Returning to Anscombe's third set of data, we see

```{r}
model3 <- lm(y ~ x, data=Set3)
autoplot(model3, which=5)
```

that one data point (observation 10) has an extremely large standardized residual. This is one plot where I prefer what the base graphics in R does compared to the `ggfortify` version. The base version of R adds some contour lines that mark where the contours of where Cook's distance is 1/2 and 1. 

```{r}
plot(model3, which=5)
```


## Exercises {#Exercises_Diagnostics}

1. In the ANCOVA chapter, we examined the relationship on dose of vitamin C on guinea pig tooth growth based on how the vitamin was delivered (orange juice vs a pill supplement). 
    a. Load the `ToothGrowth` data which is pre-loaded in base R.
    b. Plot the data with `dose` level on the x-axis and tooth length growth (`len`) on the y-axis. Color the points by supplement type (`supp`).
    c. Is the data evenly distributed along the x-axis? Comment on the wisdom of using this design.
    d. Fit a linear model to these data and examine the diagnostic plots. What stands out to you?
    e. Log-transform the dose variable and repeat parts (c) and (d). Comment on the effect of the log transformation. 

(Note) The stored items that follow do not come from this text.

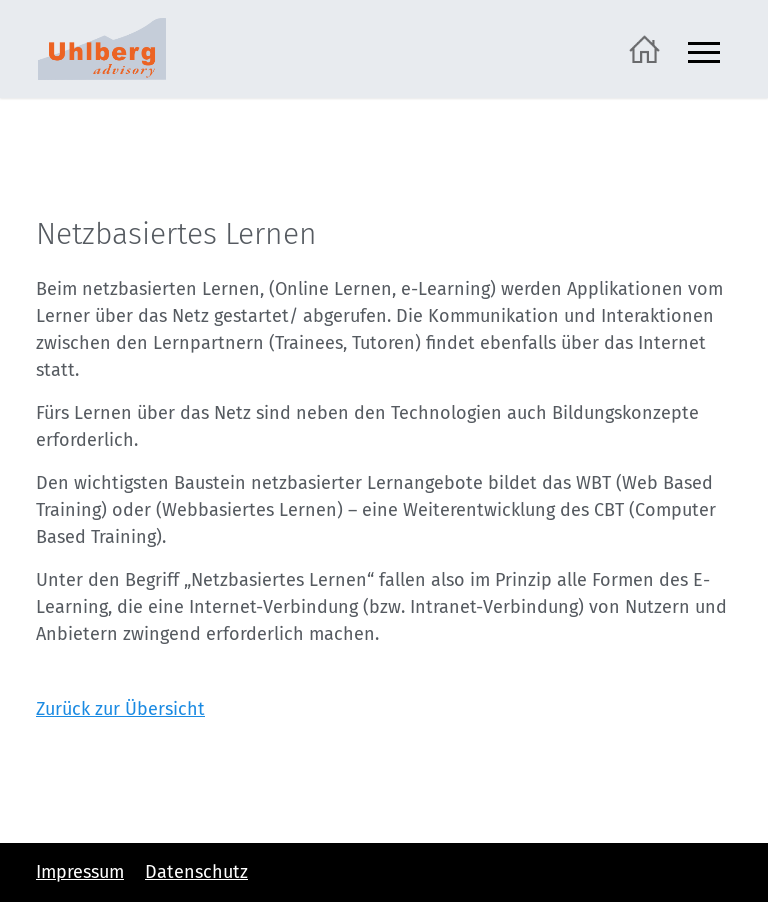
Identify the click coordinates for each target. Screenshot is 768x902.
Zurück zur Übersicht (120, 709)
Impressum (80, 872)
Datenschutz (196, 872)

2. The dataset `infmort`  in the `faraway` package has information about infant mortality from countries around the world. Be aware that this is a old data set and does not necessarily reflect current conditions. More information about the dataset can be found using `?faraway::infmort`. We will be interested in understanding how infant mortality is predicted by per capita income, world region, and oil export status.
    a. Plot the relationship between income and mortality. This can be done using the command
        ```{r, eval=FALSE}
        data('infmort', package='faraway')
        pairs(mortality ~., data=infmort)
        ```
        What do you notice about the relationship between mortality and income?
    b. Fit a linear model without any interaction terms with all three covariates as predictors of infant mortality. Examine the diagnostic plots. What stands out?
    c. Examine the pairs plot with log(mortality), income, and log(income). Which should be used in our model, `income` or `log(income)`? 

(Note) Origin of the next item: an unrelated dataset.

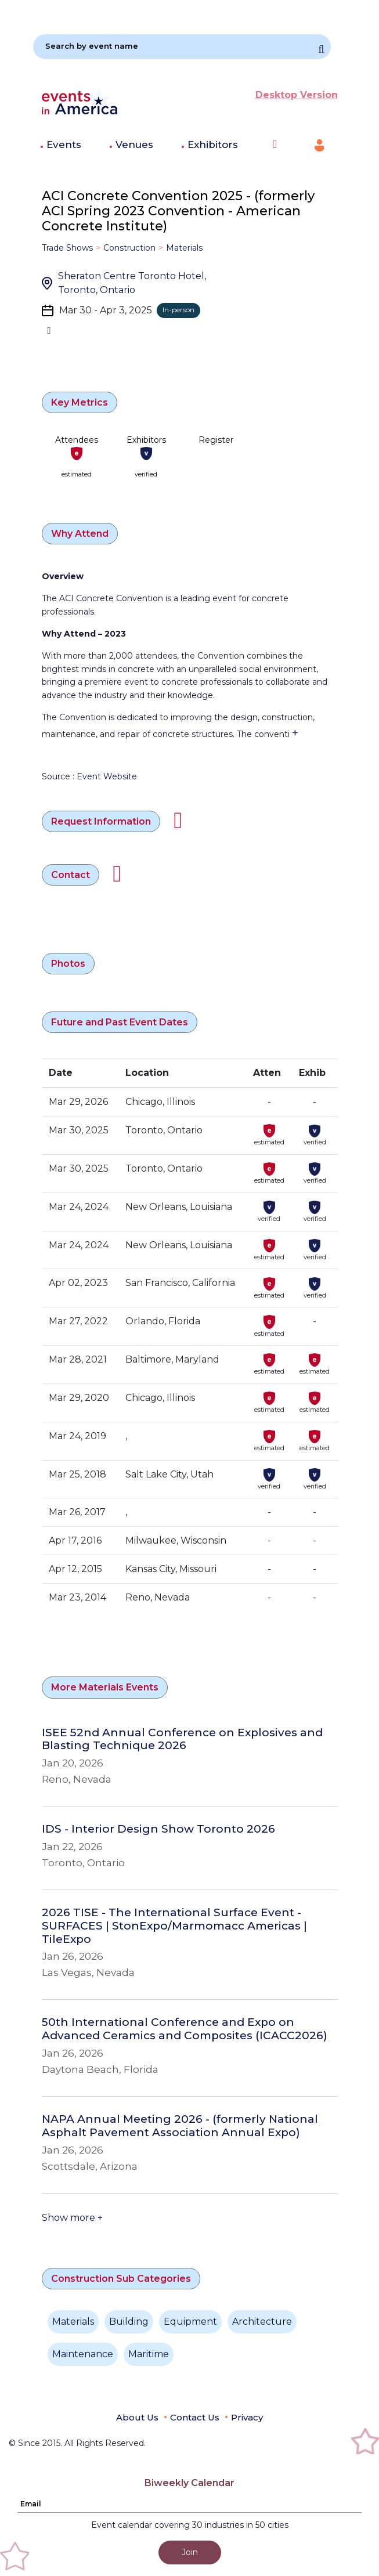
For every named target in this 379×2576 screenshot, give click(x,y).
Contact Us (194, 2417)
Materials (184, 248)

3. The dataset`pressure` in the  `datasets` package gives emperical measurements of the vapor pressure of mercury at various temperatures. Fit a model with pressure as the response and temperature as the predictor using transformations to obtain a good fit. Feel free to experiment with what might be considered a ridiculously complicated model with a high degree polynomial. These models can most easily be fit using the `poly(x, degree=p)` function in the formula specification where you swap out the covariate `x` and polynomial degree `p`.
    a. Document your process of building your final model. Do not show graphs or computer output that is not relevant to your decision or that you do not wish to comment on. 
    b. Comment on the interpretability of your (possibly ridiculously complicated) model. Consider a situation where I'm designing a system where it is easy to measure temperature, but I am unable to measure pressure. Could we get by with just measuring temperature? What if I didn't know the Clausius-Clapeyron equation (which describes vapor pressure at various temperatures) and I'm trying to better understand how temperature and pressure are related?

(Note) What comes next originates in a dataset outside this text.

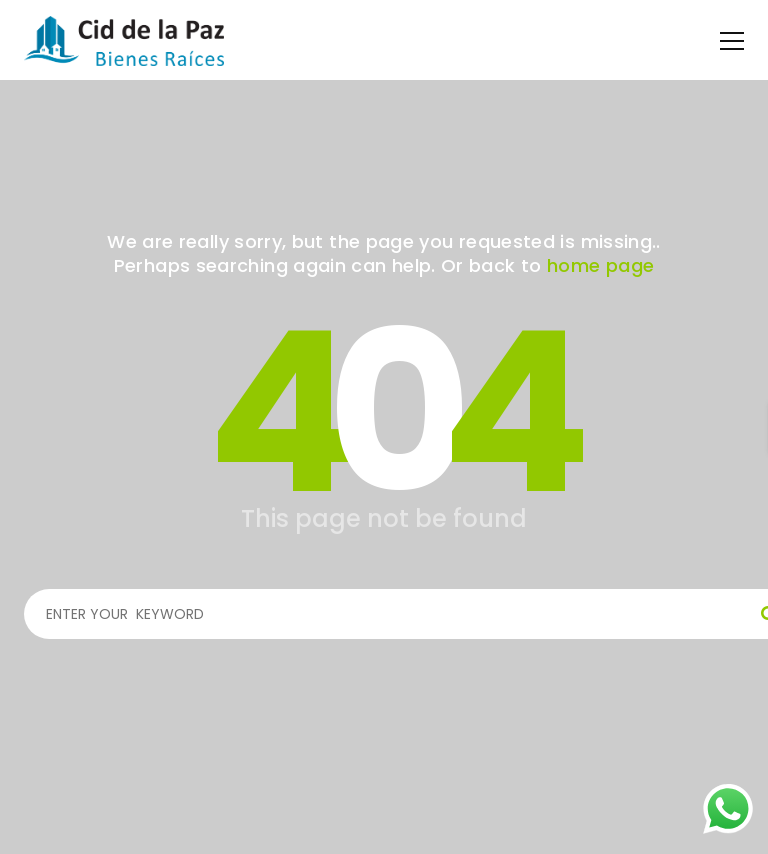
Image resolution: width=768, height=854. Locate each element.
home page (600, 265)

4. We will consider the relationship between income and race using a subset of employed individuals from the American Community Survey.
    a. Load the `EmployedACS` dataset from the `Lock5Data` package.
    b. Create a box plot showing the relationship between `Race` and `Income`.
    c. Fit an ANOVA model to this data and consider the diagnostic plots for the residuals. What do you notice?